I am coming to terms a bit with the sub at the shala. Still having a bit of a panic before going to practice, since the intense (to me) assists in some of the postures are still rather scary to me, and I have to learn how to take care of myself. Plus the sore wrist (always something..or in my case..several somethings). I gave back a couple of the intense changes- back to grabbing elbows in parshvottanasana, and no more trying to get into full garbha (ie. not trying to hold my chin in my hands, a rather futile experiment right now). I did try bhuja a couple times.  First attempt went  pretty much like my usual. I did try to squeeze my legs into my arms, which never makes my upper arms feel good. Still stuck to the ground. I then asked the teacher, who was watching me, about how to come up, and she says, I have to do this pose more than 1 time each practice..So I repeat. She has me jump my feet in front of my hands for the first time ever. Less scary than I thought it would be. Then as I lowered down, she told me to not let my feet touch the ground. Squeeze the legs up! into the belly, so to speak. Never even considered that. I managed to still plop down, but I guess it was more controlled. Then the same direction on the way up. This was so hard..without the superpower granting teacher watching and encouraging me to do it, I would have given up. Still touched a foot down, but it was better. I am sure it helped a bit that yesterday was a moon day, but sometimes I think my bandhas are weaker the first day of practice after a rest day, despite the rest of me feeling stronger.

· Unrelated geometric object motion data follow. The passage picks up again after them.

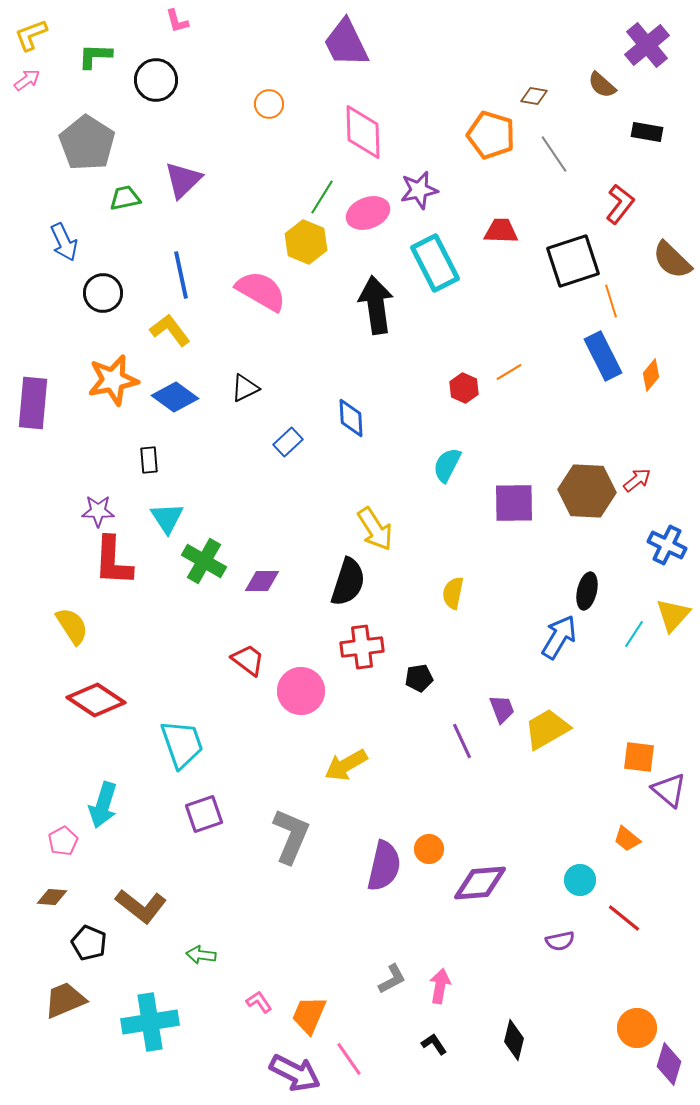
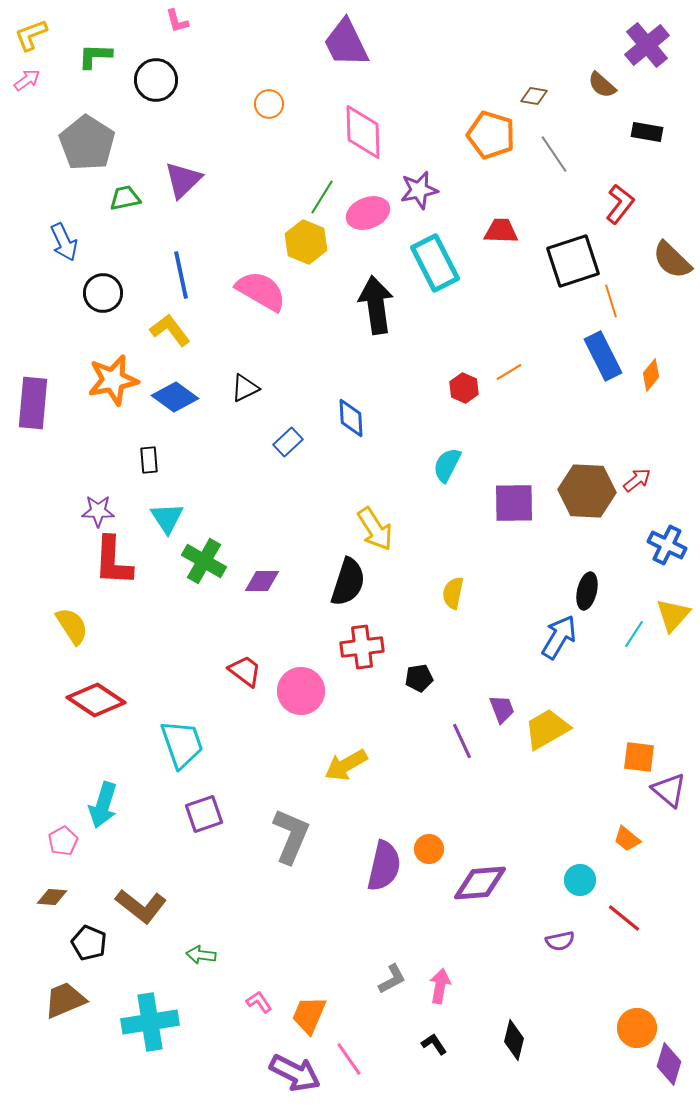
red trapezoid at (248, 660): moved 3 px left, 11 px down
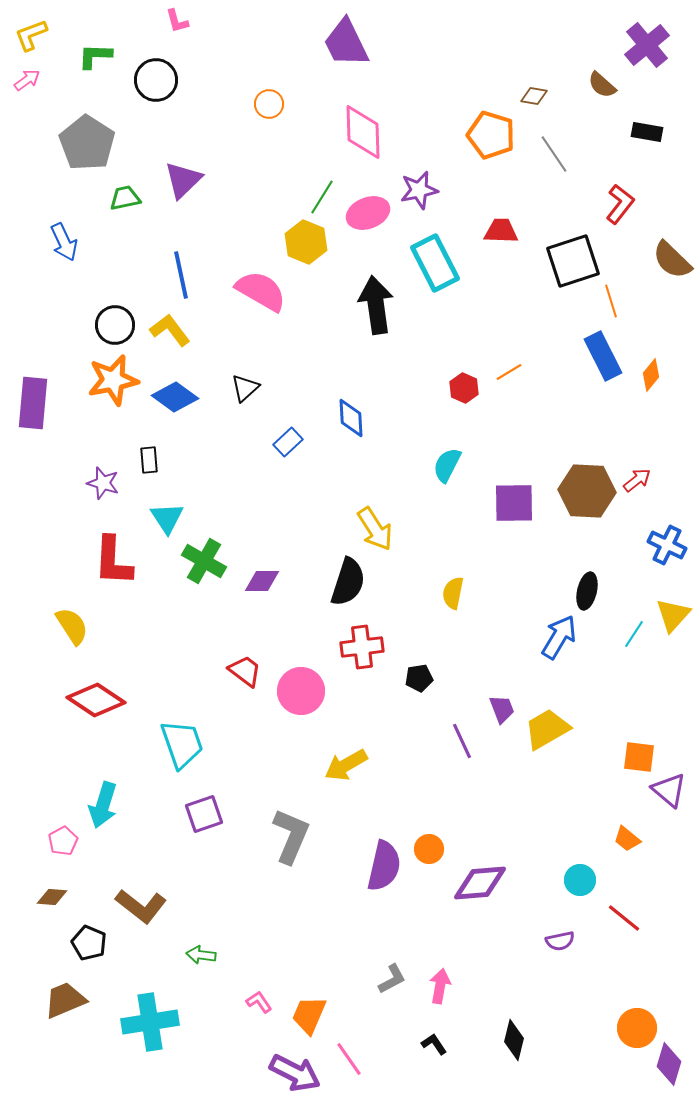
black circle at (103, 293): moved 12 px right, 32 px down
black triangle at (245, 388): rotated 16 degrees counterclockwise
purple star at (98, 511): moved 5 px right, 28 px up; rotated 16 degrees clockwise
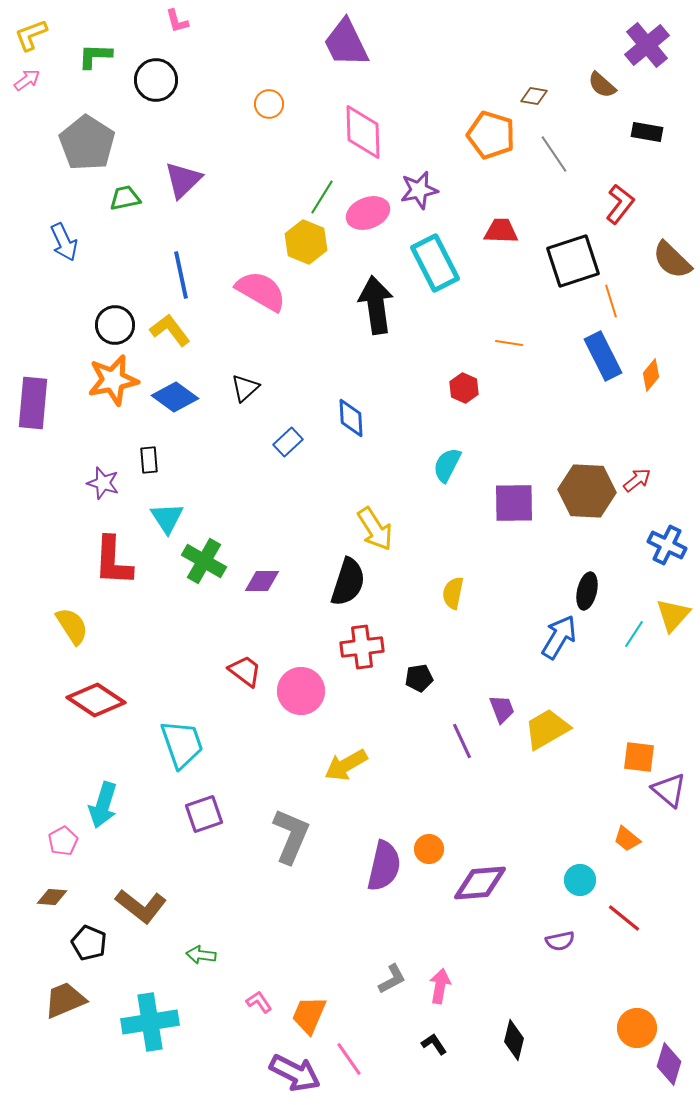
orange line at (509, 372): moved 29 px up; rotated 40 degrees clockwise
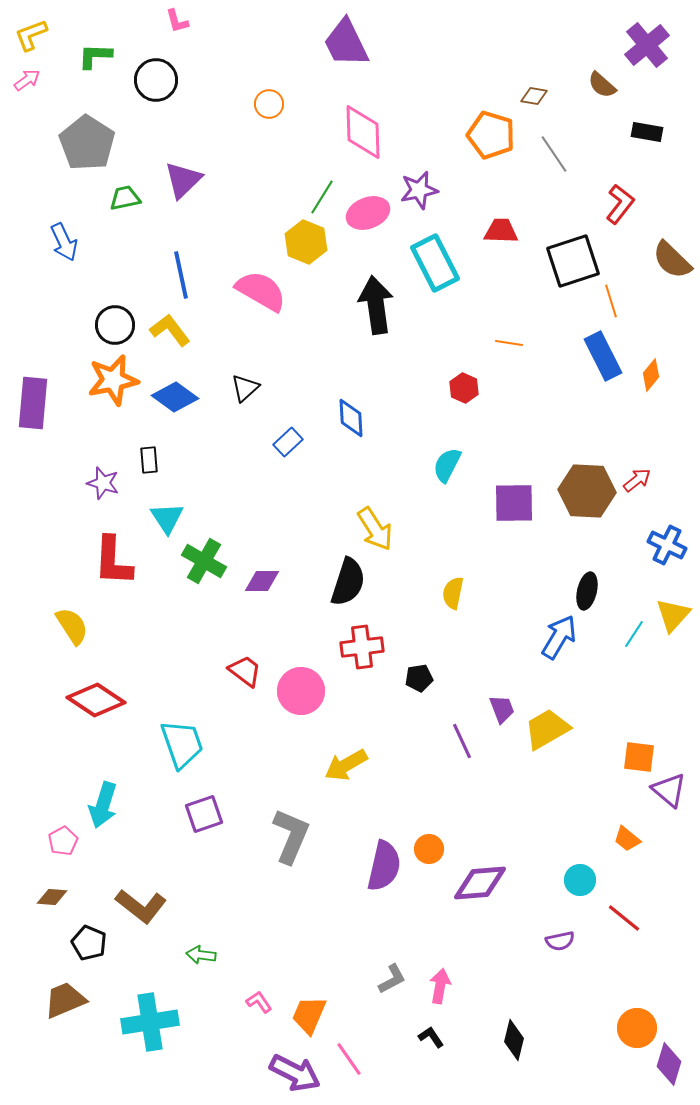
black L-shape at (434, 1044): moved 3 px left, 7 px up
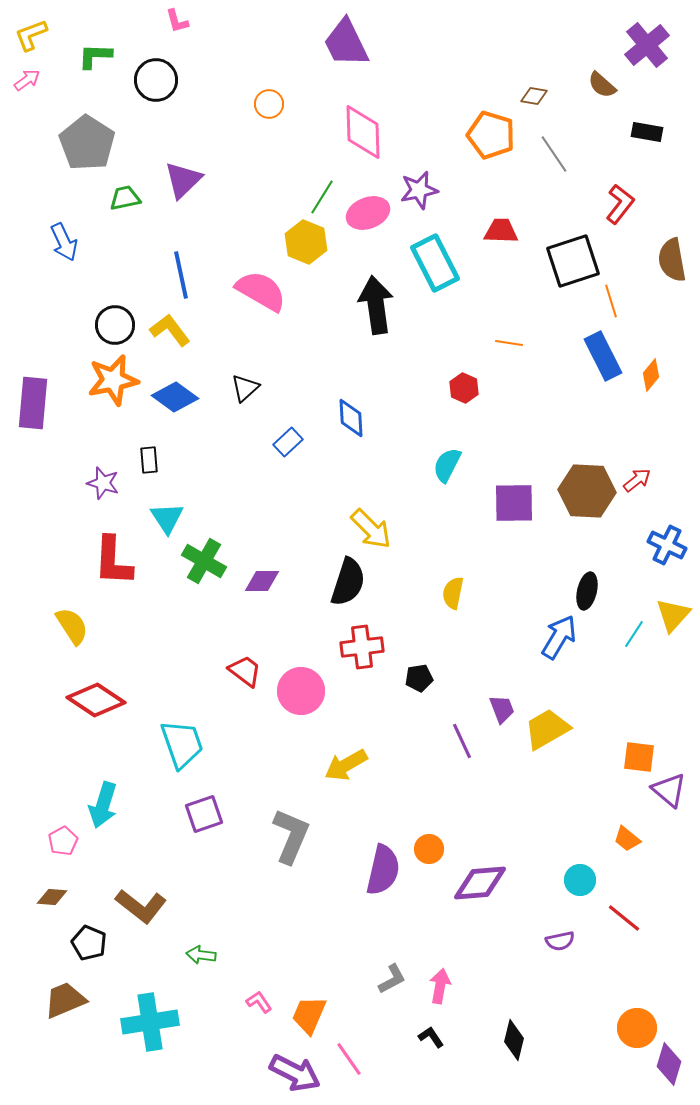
brown semicircle at (672, 260): rotated 36 degrees clockwise
yellow arrow at (375, 529): moved 4 px left; rotated 12 degrees counterclockwise
purple semicircle at (384, 866): moved 1 px left, 4 px down
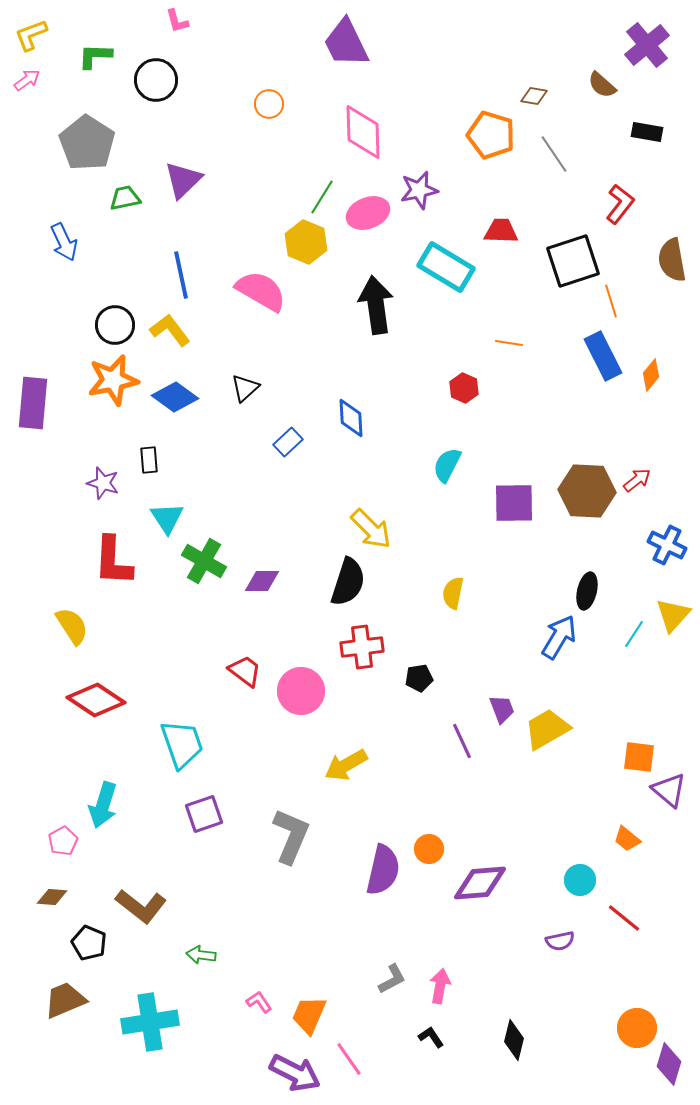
cyan rectangle at (435, 263): moved 11 px right, 4 px down; rotated 32 degrees counterclockwise
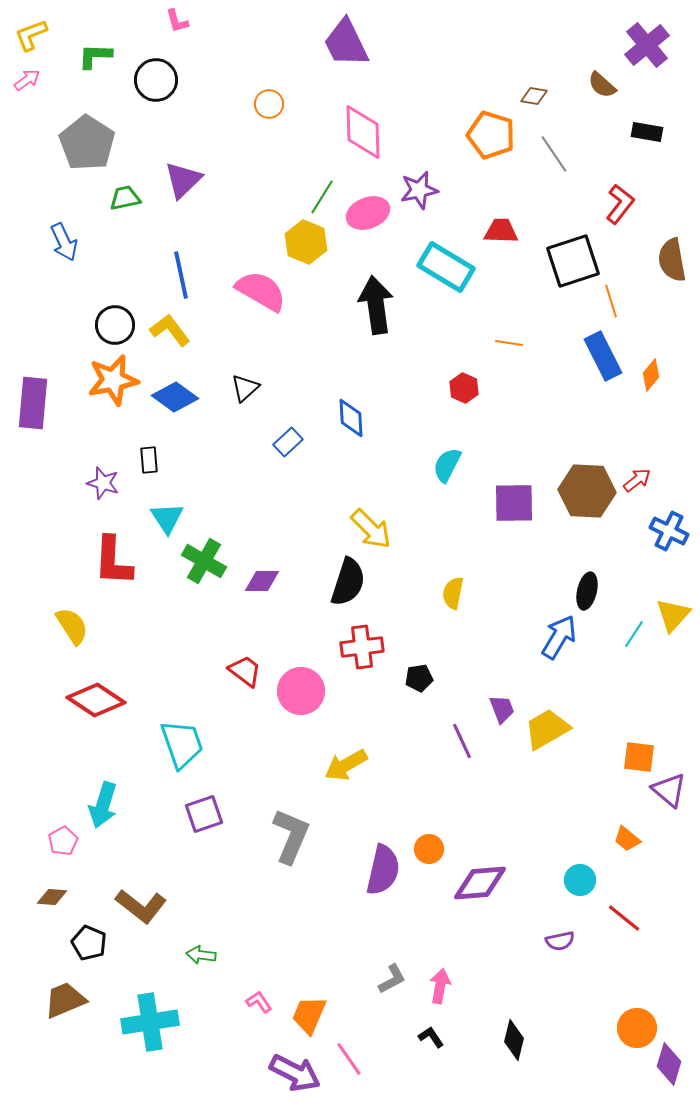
blue cross at (667, 545): moved 2 px right, 14 px up
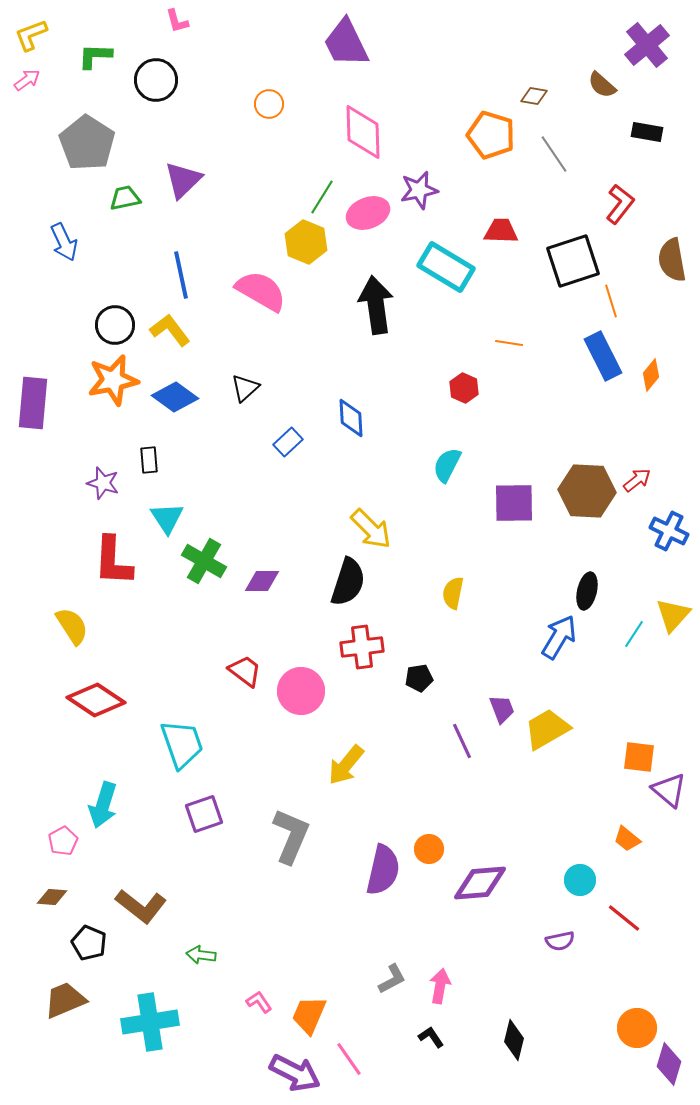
yellow arrow at (346, 765): rotated 21 degrees counterclockwise
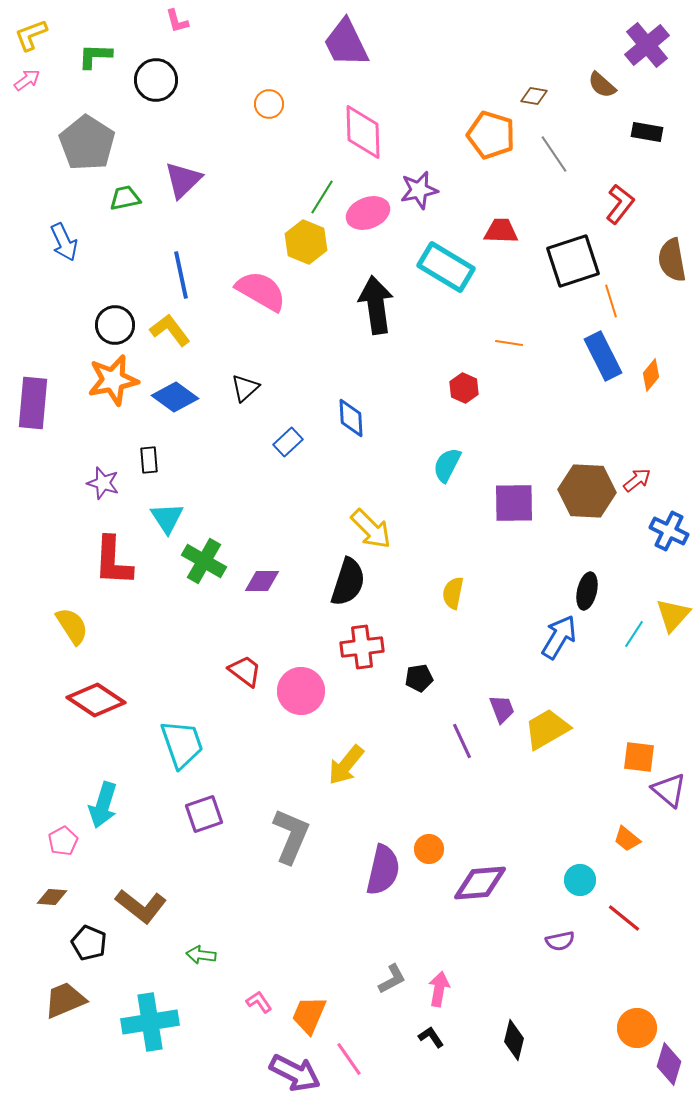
pink arrow at (440, 986): moved 1 px left, 3 px down
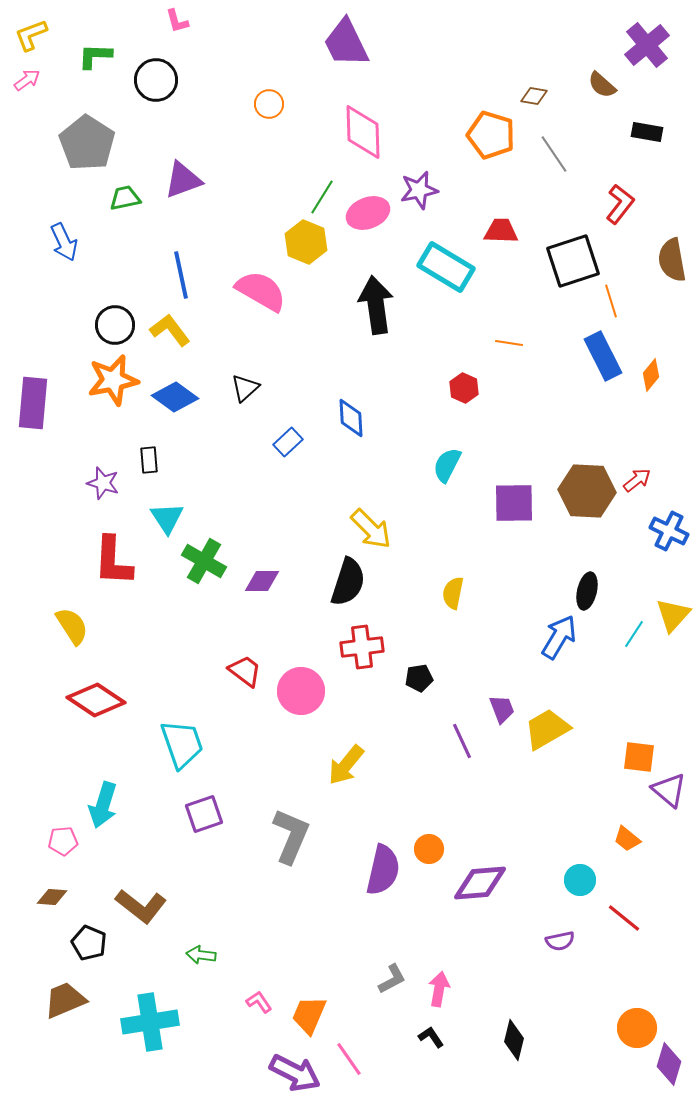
purple triangle at (183, 180): rotated 24 degrees clockwise
pink pentagon at (63, 841): rotated 24 degrees clockwise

UHP is back to being a disaster, though today someone set up their mat almost under my leg when I was on the first part of the second side! I managed to hold the pose for some of that, but fell out when I came up, my drishte is just not that strong yet.


My first holiday baking attempt -mandelbread, though a bit modified from my stepmom's fabulous recipe (her mandelbread used to be what I wanted to eat on my birthday). In my supposedly healthier version,  chickened out of using all buckwheat flour in this batch, so it is only half buckwheat/ half white flour. Turned out a bit sweet, apparently sucanat is sweeter than regular sugar, and I have less of a taste for sweet stuff these days. Even the chocolate chips by themselves tasted too sweet to me. Of course none of this stops me from eating them.